_WHAT TO DO_
Could you find every line in the entries below that holds the word "mich" and copy it?

_EXERCISE DATA_
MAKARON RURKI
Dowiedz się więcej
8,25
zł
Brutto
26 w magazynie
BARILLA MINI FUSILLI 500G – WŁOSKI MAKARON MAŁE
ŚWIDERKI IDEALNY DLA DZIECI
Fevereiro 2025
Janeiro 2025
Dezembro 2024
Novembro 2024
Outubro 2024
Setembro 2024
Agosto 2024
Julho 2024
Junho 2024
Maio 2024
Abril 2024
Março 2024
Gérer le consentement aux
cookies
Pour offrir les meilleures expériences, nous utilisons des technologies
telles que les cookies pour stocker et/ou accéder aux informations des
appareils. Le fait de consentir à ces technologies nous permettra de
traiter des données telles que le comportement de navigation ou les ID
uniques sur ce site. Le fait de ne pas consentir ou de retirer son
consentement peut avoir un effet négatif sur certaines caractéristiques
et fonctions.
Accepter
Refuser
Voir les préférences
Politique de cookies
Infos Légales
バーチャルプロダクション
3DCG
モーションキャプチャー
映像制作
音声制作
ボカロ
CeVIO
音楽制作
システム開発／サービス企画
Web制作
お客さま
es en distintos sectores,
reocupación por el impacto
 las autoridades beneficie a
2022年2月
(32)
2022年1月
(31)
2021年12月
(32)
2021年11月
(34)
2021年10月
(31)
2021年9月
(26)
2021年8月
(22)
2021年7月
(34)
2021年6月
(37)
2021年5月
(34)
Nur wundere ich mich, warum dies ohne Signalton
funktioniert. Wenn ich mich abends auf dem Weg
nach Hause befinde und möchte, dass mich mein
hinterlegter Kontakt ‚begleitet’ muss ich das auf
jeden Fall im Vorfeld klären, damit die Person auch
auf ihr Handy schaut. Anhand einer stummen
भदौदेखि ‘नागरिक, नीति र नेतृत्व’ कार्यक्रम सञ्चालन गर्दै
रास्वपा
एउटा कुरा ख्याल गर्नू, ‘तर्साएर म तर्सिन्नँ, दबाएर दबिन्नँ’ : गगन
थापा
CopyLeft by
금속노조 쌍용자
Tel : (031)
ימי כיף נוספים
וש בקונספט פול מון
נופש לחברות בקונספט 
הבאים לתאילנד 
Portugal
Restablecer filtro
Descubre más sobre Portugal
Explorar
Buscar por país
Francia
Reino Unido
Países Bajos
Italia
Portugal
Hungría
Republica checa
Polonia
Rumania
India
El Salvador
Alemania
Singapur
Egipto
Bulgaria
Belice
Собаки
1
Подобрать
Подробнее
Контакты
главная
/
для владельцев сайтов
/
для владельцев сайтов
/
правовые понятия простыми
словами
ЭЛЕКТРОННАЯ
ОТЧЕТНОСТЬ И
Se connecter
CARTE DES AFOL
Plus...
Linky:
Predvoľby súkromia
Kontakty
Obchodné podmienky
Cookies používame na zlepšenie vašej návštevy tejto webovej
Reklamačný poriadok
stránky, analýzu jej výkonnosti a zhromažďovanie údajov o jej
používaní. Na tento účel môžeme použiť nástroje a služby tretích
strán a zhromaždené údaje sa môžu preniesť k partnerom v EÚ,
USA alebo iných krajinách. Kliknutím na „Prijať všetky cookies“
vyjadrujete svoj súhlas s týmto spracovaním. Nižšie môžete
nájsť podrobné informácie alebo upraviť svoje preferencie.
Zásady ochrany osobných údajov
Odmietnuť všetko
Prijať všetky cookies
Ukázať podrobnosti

_ANSWER BOX_
Nur wundere ich mich, warum dies ohne Signalton
funktioniert. Wenn ich mich abends auf dem Weg
nach Hause befinde und möchte, dass mich mein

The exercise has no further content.